[Extracted page text data]
■ ■ ■ ■ ■

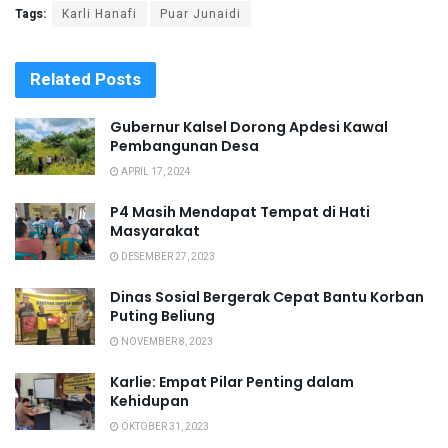
Tags:
Karli Hanafi
Puar Junaidi
Related
Posts
Gubernur Kalsel Dorong Apdesi Kawal
Pembangunan Desa
APRIL 17, 2024
P4 Masih Mendapat Tempat di Hati
Masyarakat
DESEMBER 27, 2023
Dinas Sosial Bergerak Cepat Bantu Korban
Puting Beliung
NOVEMBER 8, 2023
Karlie: Empat Pilar Penting dalam
Kehidupan
OKTOBER 31, 2023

■ ■ ■ ■ ■

| What to produce |
Lines before the one containing "NOVEMBER 8, 2023" are to be left out; that line and every line after it through the end of the data should be copied exactly.

| Task solution |
NOVEMBER 8, 2023
Karlie: Empat Pilar Penting dalam
Kehidupan
OKTOBER 31, 2023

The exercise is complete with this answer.